WHAT YOU SHOULD DO →
Word for word, print all of the entries below.
### RECORDS SHOWN ###
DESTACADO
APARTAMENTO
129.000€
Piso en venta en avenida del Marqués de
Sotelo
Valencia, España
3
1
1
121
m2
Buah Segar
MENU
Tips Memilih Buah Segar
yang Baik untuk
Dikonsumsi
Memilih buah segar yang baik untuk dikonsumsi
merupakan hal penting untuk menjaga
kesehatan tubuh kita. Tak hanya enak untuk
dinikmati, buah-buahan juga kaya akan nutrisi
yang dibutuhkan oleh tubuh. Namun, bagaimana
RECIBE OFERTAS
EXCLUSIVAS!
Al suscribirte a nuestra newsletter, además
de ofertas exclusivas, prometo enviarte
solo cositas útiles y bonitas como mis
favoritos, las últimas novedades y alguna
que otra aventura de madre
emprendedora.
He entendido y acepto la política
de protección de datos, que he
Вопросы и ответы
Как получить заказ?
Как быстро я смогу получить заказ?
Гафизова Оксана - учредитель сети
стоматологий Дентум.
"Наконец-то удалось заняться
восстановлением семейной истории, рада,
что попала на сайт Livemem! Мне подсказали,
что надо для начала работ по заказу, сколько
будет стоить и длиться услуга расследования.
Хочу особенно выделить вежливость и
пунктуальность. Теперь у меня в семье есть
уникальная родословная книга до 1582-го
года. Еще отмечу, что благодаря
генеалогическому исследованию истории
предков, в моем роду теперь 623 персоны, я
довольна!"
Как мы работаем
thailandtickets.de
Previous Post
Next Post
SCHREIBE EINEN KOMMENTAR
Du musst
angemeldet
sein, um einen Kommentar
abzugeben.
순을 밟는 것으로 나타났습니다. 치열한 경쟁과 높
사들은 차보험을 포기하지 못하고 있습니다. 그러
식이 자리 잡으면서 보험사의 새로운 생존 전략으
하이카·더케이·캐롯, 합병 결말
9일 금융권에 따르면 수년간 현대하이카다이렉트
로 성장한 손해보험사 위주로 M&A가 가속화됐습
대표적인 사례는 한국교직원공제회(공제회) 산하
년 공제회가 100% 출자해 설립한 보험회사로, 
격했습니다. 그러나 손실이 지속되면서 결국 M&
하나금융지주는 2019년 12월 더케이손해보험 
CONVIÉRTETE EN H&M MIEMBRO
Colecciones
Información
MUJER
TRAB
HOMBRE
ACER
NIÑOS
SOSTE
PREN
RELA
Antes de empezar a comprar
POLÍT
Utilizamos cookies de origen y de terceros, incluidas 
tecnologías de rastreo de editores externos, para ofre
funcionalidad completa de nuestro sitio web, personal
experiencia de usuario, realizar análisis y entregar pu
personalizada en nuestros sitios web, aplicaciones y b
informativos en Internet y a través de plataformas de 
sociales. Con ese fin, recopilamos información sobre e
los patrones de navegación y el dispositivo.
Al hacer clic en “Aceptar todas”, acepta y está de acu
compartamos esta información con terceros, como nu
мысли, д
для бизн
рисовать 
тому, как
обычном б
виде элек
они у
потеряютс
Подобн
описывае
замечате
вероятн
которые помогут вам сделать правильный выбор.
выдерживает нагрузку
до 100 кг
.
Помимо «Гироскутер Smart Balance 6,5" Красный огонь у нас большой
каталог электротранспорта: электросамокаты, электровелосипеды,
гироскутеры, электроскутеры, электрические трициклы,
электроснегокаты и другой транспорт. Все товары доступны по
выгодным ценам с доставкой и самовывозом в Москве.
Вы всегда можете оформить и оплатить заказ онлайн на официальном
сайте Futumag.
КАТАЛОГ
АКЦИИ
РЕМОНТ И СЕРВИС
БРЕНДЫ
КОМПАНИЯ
###
RESPONSE TO THE TASK →
DESTACADO
APARTAMENTO
129.000€
Piso en venta en avenida del Marqués de
Sotelo
Valencia, España
3
1
1
121
m2
Buah Segar
MENU
Tips Memilih Buah Segar
yang Baik untuk
Dikonsumsi
Memilih buah segar yang baik untuk dikonsumsi
merupakan hal penting untuk menjaga
kesehatan tubuh kita. Tak hanya enak untuk
dinikmati, buah-buahan juga kaya akan nutrisi
yang dibutuhkan oleh tubuh. Namun, bagaimana
RECIBE OFERTAS
EXCLUSIVAS!
Al suscribirte a nuestra newsletter, además
de ofertas exclusivas, prometo enviarte
solo cositas útiles y bonitas como mis
favoritos, las últimas novedades y alguna
que otra aventura de madre
emprendedora.
He entendido y acepto la política
de protección de datos, que he
Вопросы и ответы
Как получить заказ?
Как быстро я смогу получить заказ?
Гафизова Оксана - учредитель сети
стоматологий Дентум.
"Наконец-то удалось заняться
восстановлением семейной истории, рада,
что попала на сайт Livemem! Мне подсказали,
что надо для начала работ по заказу, сколько
будет стоить и длиться услуга расследования.
Хочу особенно выделить вежливость и
пунктуальность. Теперь у меня в семье есть
уникальная родословная книга до 1582-го
года. Еще отмечу, что благодаря
генеалогическому исследованию истории
предков, в моем роду теперь 623 персоны, я
довольна!"
Как мы работаем
thailandtickets.de
Previous Post
Next Post
SCHREIBE EINEN KOMMENTAR
Du musst
angemeldet
sein, um einen Kommentar
abzugeben.
순을 밟는 것으로 나타났습니다. 치열한 경쟁과 높
사들은 차보험을 포기하지 못하고 있습니다. 그러
식이 자리 잡으면서 보험사의 새로운 생존 전략으
하이카·더케이·캐롯, 합병 결말
9일 금융권에 따르면 수년간 현대하이카다이렉트
로 성장한 손해보험사 위주로 M&A가 가속화됐습
대표적인 사례는 한국교직원공제회(공제회) 산하
년 공제회가 100% 출자해 설립한 보험회사로, 
격했습니다. 그러나 손실이 지속되면서 결국 M&
하나금융지주는 2019년 12월 더케이손해보험 
CONVIÉRTETE EN H&M MIEMBRO
Colecciones
Información
MUJER
TRAB
HOMBRE
ACER
NIÑOS
SOSTE
PREN
RELA
Antes de empezar a comprar
POLÍT
Utilizamos cookies de origen y de terceros, incluidas 
tecnologías de rastreo de editores externos, para ofre
funcionalidad completa de nuestro sitio web, personal
experiencia de usuario, realizar análisis y entregar pu
personalizada en nuestros sitios web, aplicaciones y b
informativos en Internet y a través de plataformas de 
sociales. Con ese fin, recopilamos información sobre e
los patrones de navegación y el dispositivo.
Al hacer clic en “Aceptar todas”, acepta y está de acu
compartamos esta información con terceros, como nu
мысли, д
для бизн
рисовать 
тому, как
обычном б
виде элек
они у
потеряютс
Подобн
описывае
замечате
вероятн
которые помогут вам сделать правильный выбор.
выдерживает нагрузку
до 100 кг
.
Помимо «Гироскутер Smart Balance 6,5" Красный огонь у нас большой
каталог электротранспорта: электросамокаты, электровелосипеды,
гироскутеры, электроскутеры, электрические трициклы,
электроснегокаты и другой транспорт. Все товары доступны по
выгодным ценам с доставкой и самовывозом в Москве.
Вы всегда можете оформить и оплатить заказ онлайн на официальном
сайте Futumag.
КАТАЛОГ
АКЦИИ
РЕМОНТ И СЕРВИС
БРЕНДЫ
КОМПАНИЯ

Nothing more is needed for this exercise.